E io penso che la vecchia signora sia la levatrice in pensione, quella che per anni e anni ha aiutato a nascere i bambini di Nazareth, quella che ha trasmesso, negli anni, il suo sapere a una donna più giovane, forse la sua stessa figlia (come accadevo spesso) che ora è la levatrice “ufficiale”, mentre a lei non si rivolge più nessuno. E’ vecchia, forse non vede più così bene, forse le tremano un po’ le mani, forse non ha più abbastanza forza… E così si è messa da parte, lasciando il posto a chi ha tutte le qualità che a lei ora mancano.
Eppure, lei è lì.
Perché questo parto è davvero speciale, è davvero importante e prezioso. E deve andare bene, tutto deve andare bene, per la mamma e la piccola che deve nascere.
E così, io penso che la levatrice le abbia chiesto di affiancarla, di essere presente, di essere di supporto, con la sua lunga esperienza.
E così, io penso che questa vecchia levatrice sia quella che ha seguito Anna in tutti gli anni nei quali una gravidanza non arrivava mai, e ogni volta era un dolore che si rinnovava. Che a lei Anna abbia chiesto, negli anni, perché il Signore non mandasse un figlio anche a lei, come a tutte le altre donne, come alla sua ancella che, forte del suo ventre gonfio di vita, la scherniva con crudeltà.
E così io penso che sarebbe corsa in quella casa anche se non l’avessero chiamata, a costo di rimanere fuori dalla porta, o su uno sgabello… perché non voleva perdersi la gioia di una nascita inattesa, orami insperata. E così io penso che questa donna e la neonata con gli occhietti rivolti al cielo siano il passato e il presente; siano il crepuscolo dell’Antico Testamento e l’alba di quello nuovo; siano la sintesi e il compiersi di tutte le donne di ogni luogo e di ogni tempo.

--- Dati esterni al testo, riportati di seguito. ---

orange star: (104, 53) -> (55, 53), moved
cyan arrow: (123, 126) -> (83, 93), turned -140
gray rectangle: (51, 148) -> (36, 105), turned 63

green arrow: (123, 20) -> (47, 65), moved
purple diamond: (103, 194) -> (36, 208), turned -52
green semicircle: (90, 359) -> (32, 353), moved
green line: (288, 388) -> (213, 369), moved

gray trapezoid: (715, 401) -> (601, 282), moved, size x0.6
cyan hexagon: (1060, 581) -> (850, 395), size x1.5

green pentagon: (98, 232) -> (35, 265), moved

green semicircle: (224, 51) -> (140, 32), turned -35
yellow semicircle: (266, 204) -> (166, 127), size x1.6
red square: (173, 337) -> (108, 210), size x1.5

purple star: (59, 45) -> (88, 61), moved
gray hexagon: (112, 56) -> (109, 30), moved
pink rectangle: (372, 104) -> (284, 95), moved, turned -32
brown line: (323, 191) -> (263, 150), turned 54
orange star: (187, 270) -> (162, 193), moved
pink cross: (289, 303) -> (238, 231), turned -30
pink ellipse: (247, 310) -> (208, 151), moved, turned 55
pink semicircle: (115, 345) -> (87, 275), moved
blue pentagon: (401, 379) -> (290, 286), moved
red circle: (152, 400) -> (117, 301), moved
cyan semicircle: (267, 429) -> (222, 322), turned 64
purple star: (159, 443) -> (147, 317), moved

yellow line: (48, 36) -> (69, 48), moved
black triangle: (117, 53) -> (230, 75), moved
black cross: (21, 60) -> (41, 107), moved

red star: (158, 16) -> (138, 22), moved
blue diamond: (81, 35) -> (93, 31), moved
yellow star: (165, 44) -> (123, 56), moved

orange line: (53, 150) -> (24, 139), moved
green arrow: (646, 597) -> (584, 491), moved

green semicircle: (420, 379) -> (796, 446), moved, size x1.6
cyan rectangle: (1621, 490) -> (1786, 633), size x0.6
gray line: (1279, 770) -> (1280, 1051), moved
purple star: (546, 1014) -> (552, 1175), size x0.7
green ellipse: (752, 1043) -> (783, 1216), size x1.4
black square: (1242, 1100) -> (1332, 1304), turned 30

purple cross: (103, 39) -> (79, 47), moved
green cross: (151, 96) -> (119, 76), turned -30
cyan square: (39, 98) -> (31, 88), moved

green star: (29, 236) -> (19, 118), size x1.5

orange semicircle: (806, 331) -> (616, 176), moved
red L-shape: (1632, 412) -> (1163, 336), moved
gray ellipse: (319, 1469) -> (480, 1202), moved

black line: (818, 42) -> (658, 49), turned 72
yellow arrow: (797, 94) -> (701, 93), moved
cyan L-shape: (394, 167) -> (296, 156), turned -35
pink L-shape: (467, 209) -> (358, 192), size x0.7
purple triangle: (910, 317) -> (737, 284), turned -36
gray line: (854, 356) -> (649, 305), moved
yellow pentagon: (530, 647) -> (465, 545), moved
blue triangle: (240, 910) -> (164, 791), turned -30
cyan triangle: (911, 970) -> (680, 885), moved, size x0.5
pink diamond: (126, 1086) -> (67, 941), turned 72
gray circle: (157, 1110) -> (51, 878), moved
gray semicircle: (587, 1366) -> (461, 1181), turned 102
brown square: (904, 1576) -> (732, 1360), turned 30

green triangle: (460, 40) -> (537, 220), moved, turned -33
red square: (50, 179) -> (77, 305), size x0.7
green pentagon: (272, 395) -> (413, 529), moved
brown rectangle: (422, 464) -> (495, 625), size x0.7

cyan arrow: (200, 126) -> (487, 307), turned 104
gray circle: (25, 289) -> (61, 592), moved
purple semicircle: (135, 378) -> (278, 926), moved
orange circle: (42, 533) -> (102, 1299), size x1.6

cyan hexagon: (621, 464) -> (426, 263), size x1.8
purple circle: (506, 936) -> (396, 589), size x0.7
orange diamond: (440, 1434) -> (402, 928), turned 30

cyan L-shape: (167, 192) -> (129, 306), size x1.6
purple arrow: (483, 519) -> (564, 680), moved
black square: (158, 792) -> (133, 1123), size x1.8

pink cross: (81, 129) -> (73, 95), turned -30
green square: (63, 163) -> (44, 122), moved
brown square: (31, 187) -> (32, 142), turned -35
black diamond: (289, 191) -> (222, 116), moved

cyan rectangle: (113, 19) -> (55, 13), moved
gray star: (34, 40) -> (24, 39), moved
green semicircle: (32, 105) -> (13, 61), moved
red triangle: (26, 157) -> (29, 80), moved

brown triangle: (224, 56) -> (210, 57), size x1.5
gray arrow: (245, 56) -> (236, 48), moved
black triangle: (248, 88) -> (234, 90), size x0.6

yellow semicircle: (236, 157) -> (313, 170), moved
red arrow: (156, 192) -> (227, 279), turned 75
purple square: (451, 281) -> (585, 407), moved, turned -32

E’ proprio a questa vecchia levatrice che va, ogni volta, il mio ultimo sguardo, quando esco da questa chiesa. Alla donna dal volto chino, dalle mani stanche, che piega fasce ancora e ancora. Che non chiede visibilità e nemmeno un “grazie”, perché le basta essere lì e poter dare una mano. Perché tutto sia pronto, sempre.